Supreme Court of Colorado. En Banc
Mar 12, 1973
181 Colo. 103 (Colo. 1973)

Opinion

No. 25312

Decided March 12, 1973. Rehearing denied April 2, 1973.

Defendant was convicted of burglary and conspiracy and appealed.

Affirmed

1. BURGLARYClothing Store — Defendant — Front Seat — Vehicle — Males — Covered With Clothing — Guilt — Jury. In prosecution for clothing store burglary, where record reveals that tall Negro male was seen leaving front door of clothing store at 8:30 p.m., with his arms laden with clothing and police officer responding to call saw automobile in vicinity with four Negro males in vehicle and vehicle was seen at 10:00 p.m. and two males in back seat were covered with the stolen clothing, held, under the circumstances, guilt of defendant — who was sitting in right front seat of vehicle when it was seen at 10:00 p.m. — was for the jury.

2. CRIMINAL EVIDENCEExculpatory Statement — Twelve Hours Later — Res Gestae — Negative. Exculpatory statement made by defendant to police nearly twelve hours after he was placed under arrest was not so contemporaneous that it could be considered part of the res gestae.

3. COURTS United States Supreme Court — Griffin v. California — District Attorney — Comment — Prohibition — Failure to Take Stand. Under the United States Supreme Court decision of Griffin v.
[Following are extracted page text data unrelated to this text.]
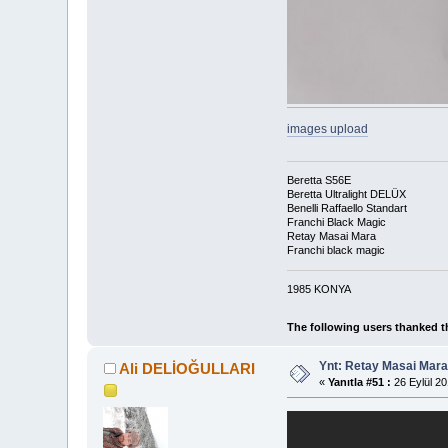
images upload
Beretta S56E
Beretta Ultralight DELÜX
Benelli Raffaello Standart
Franchi Black Magic
Retay Masai Mara
Franchi black magic
1985 KONYA
The following users thanked t
Ynt: Retay Masai Mara
Ali DELİOĞULLARI
«
Yanıtla #51 :
26 Eylül 20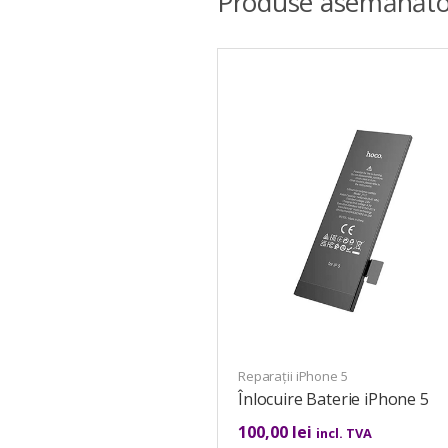
Produse asemănăto
Reparații iPhone 5
Înlocuire Baterie iPhone 5
100,00
lei
incl. TVA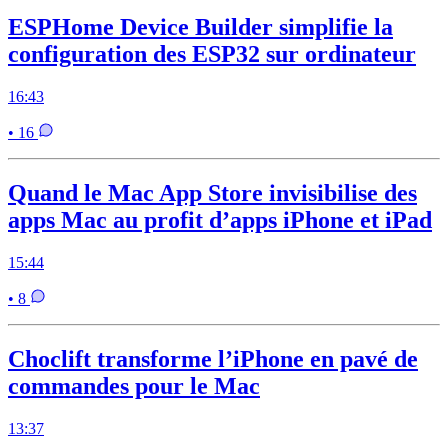
ESPHome Device Builder simplifie la
configuration des ESP32 sur ordinateur
16:43
• 16
Quand le Mac App Store invisibilise des
apps Mac au profit d’apps iPhone et iPad
15:44
• 8
Choclift transforme l’iPhone en pavé de
commandes pour le Mac
13:37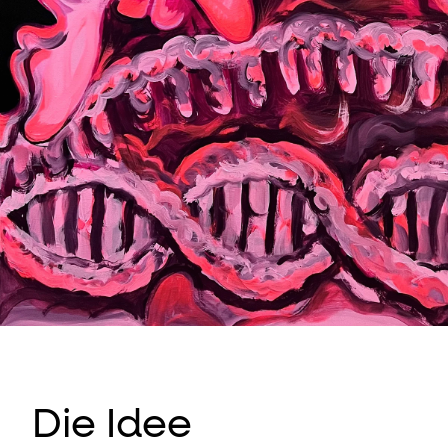
Die Idee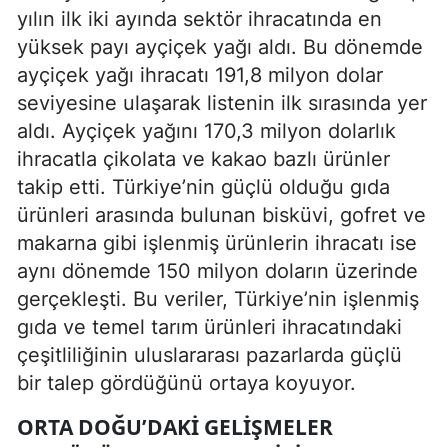
yılın ilk iki ayında sektör ihracatında en
yüksek payı ayçiçek yağı aldı. Bu dönemde
ayçiçek yağı ihracatı 191,8 milyon dolar
seviyesine ulaşarak listenin ilk sırasında yer
aldı. Ayçiçek yağını 170,3 milyon dolarlık
ihracatla çikolata ve kakao bazlı ürünler
takip etti. Türkiye’nin güçlü olduğu gıda
ürünleri arasında bulunan bisküvi, gofret ve
makarna gibi işlenmiş ürünlerin ihracatı ise
aynı dönemde 150 milyon doların üzerinde
gerçekleşti. Bu veriler, Türkiye’nin işlenmiş
gıda ve temel tarım ürünleri ihracatındaki
çeşitliliğinin uluslararası pazarlarda güçlü
bir talep gördüğünü ortaya koyuyor.
ORTA DOĞU’DAKI GELIŞMELER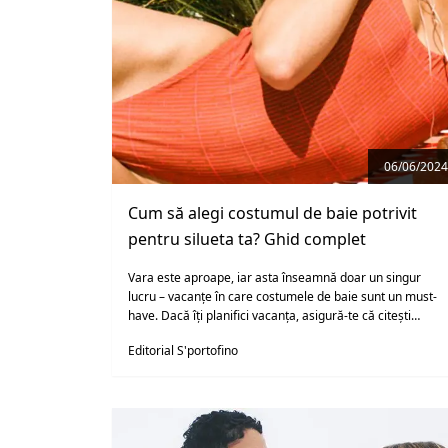
06/06/2024
Cum să alegi costumul de baie potrivit
pentru silueta ta? Ghid complet
Vara este aproape, iar asta înseamnă doar un singur
lucru – vacanțe în care costumele de baie sunt un must-
have. Dacă îți planifici vacanța, asigură-te că citești
articolul nostru și descoperă tendințele modei de plajă
Editorial S'portofino
pentru anul 2024.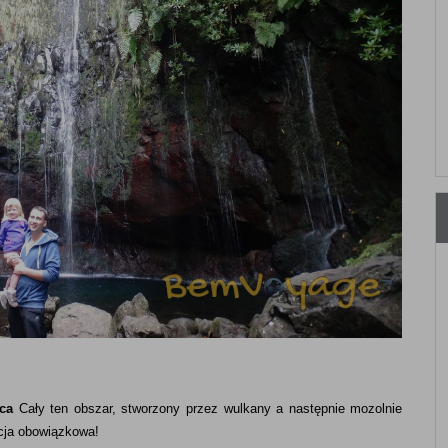
ca
Cały ten obszar, stworzony przez wulkany a następnie mozolnie
ycja obowiązkowa!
California, a district attorney is prohibited from commenting on the defendant's failure to take the stand.

4. PROSECUTING ATTORNEYObjection — Exculpatory — Comment — Take Witness Stand — Impinge — Right to Silence — Negative. Where district attorney objected to admission of exculpatory statements made by defendant and another on ground that they were hearsay and stated that defendant could "take the witness stand if he so desires like any other witness in the case," and court instructed jury that arguments, objections and statements of counsel were not evidence and could not be considered, held, under the circumstances, the trifling comment that occurred in the heat of trial did not impinge upon defendant's right to silence and did not constitute reversible constitutional error.

Appeal from the District Court of the City and County of Denver, Honorable Robert T. Kingsley, Judge.
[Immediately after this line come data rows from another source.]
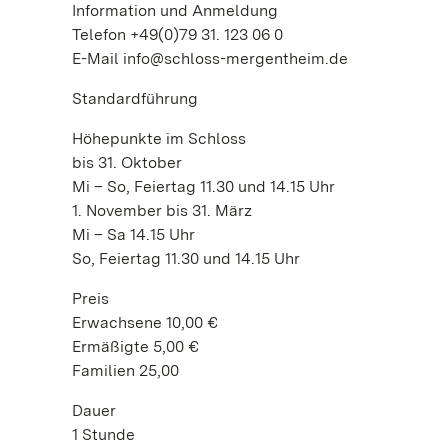
Information und Anmeldung
Telefon +49(0)79 31. 123 06 0
E-Mail info@schloss-mergentheim.de
Standardführung
Höhepunkte im Schloss
bis 31. Oktober
Mi – So, Feiertag 11.30 und 14.15 Uhr
1. November bis 31. März
Mi – Sa 14.15 Uhr
So, Feiertag 11.30 und 14.15 Uhr
Preis
Erwachsene 10,00 €
Ermäßigte 5,00 €
Familien 25,00
Dauer
1 Stunde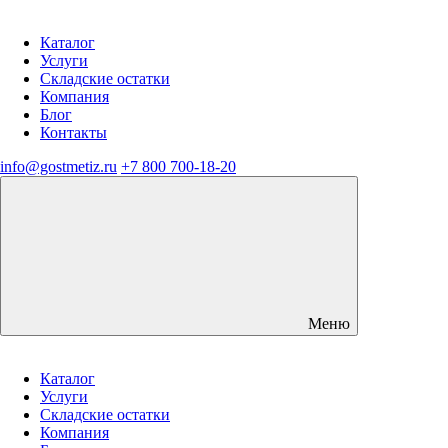
Каталог
Услуги
Складские остатки
Компания
Блог
Контакты
info@gostmetiz.ru
+7 800 700-18-20
Меню
Каталог
Услуги
Складские остатки
Компания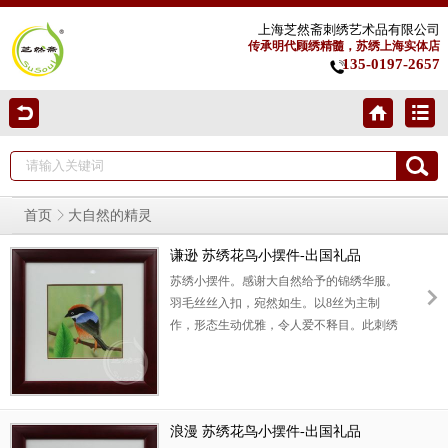
上海芝然斋刺绣艺术品有限公司
传承明代顾绣精髓，苏绣上海实体店
135-0197-2657
首页
大自然的精灵
谦逊 苏绣花鸟小摆件-出国礼品
苏绣小摆件。感谢大自然给予的锦绣华服。
羽毛丝丝入扣，宛然如生。以8丝为主制
作，形态生动优雅，令人爱不释目。此刺绣
花鸟小摆件是理想的外事礼物、出国礼物、
老外礼物。
浪漫 苏绣花鸟小摆件-出国礼品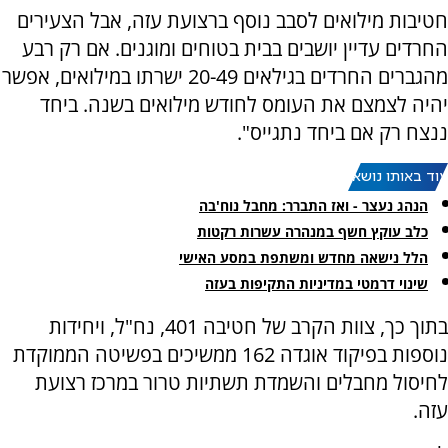
חטיבות מילואים לסבב נוסף ברצועת עזה, אבל הצעירים
החרדים עדיין יושבים בבית בטוחים ומוגנים. אם רק רבע
מהגברים החרדים בגילאים 20-49 ישרתו במילואים, אפשר
יהיה לצמצם את העומס לחודש מילואים בשנה. ביחד
ננצח רק אם ביחד נתגייס".
עוד באותו נושא:
הנהג נעצר - ואז התברר: מחבל נוח'בה
כלב עוקץ חשף במנהרה עשרות רקטות
הלל נישאה מחדש ומשתפת במסע האישי
שינוי דרמטי במדיניות התקיפות בעזה
בתוך כך, צוות הקרב של חטיבה 401, נח"ל, ויחידות
נוספות בפיקוד אוגדה 162 ממשיכים בפשיטה הממוקדת
לחיסול מחבלים והשמדת תשתיות טרור במרכז רצועת
עזה.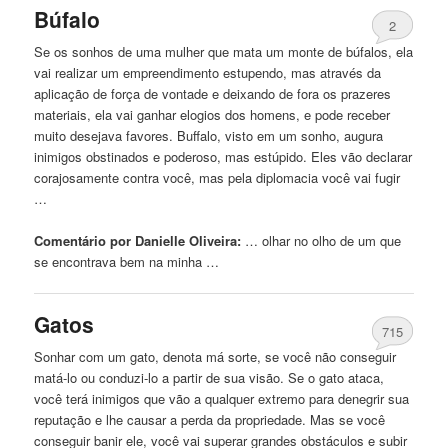
Búfalo
2
Se os sonhos de uma mulher que mata
um
monte de búfalos, ela
vai realizar
um
empreendimento estupendo, mas através da
aplicação de força de vontade e deixando de fora os prazeres
materiais, ela vai ganhar elogios dos homens, e pode receber
muito desejava favores. Buffalo, visto em
um
sonho, augura
inimigos obstinados e poderoso, mas estúpido. Eles vão declarar
corajosamente contra você, mas pela diplomacia você vai fugir
…
Comentário por Danielle Oliveira:
… olhar no olho de
um
que
se encontrava bem na minha …
Gatos
715
Sonhar com
um
gato, denota má sorte, se você não conseguir
matá-lo ou conduzi-lo a partir de sua visão. Se o gato ataca,
você terá inimigos que vão a qualquer extremo para denegrir sua
reputação e lhe causar a perda da propriedade. Mas se você
conseguir banir ele, você vai superar grandes obstáculos e subir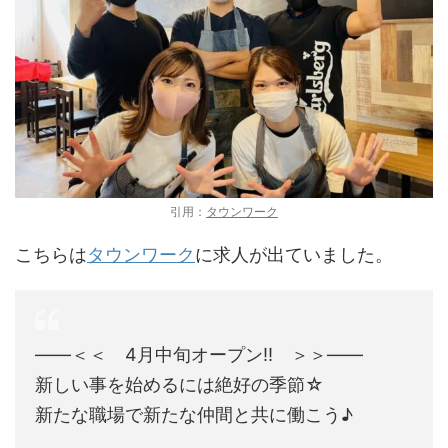
引用：
タウンワーク
こちらは
タウンワーク
に求人が出ていました。
――＜＜ 4月中旬オープン!! ＞＞――
新しい事を始めるには絶好の季節☆
新たな職場で新たな仲間と共に働こう♪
Duke W. Dunbar, Attorney General, John P. Moore, Deputy, Jerry W. Raisch, Assistant, George W. Boyle, II, Assistant, for plaintiff-appellee.

H.D. Reed, for defendant-appellant.


[1] The defendant, R. C. Gilkey, was tried jointly with another defendant on charges that were made following the burglary of a retail clothing store. The jury convicted the defendant of burglary, 1967 Perm. Supp., C.R.S. 1963, 40-3-5; theft, 1967 Perm. Supp., C.R.S. 1963, 40-5-2; and conspiracy, C.R.S. 1963, 40-7-35. Gilkey's conviction is based upon circumstantial evidence. On appeal, he asserts that the evidence was insufficient to sustain his conviction and that the conduct of the district attorney requires reversal and a new trial. In addition, he claims that the court improperly instructed the jury and improperly denied the admission of an exculpatory statement which he made to the police following his arrest. In our judgment, the evidence justified the submission of the case to the jury. Corbett v. People, 153 Colo. 457, 387 P.2d 409 (1963); Militello v. People, 95 Colo. 519, 37 P.2d 527 (1934).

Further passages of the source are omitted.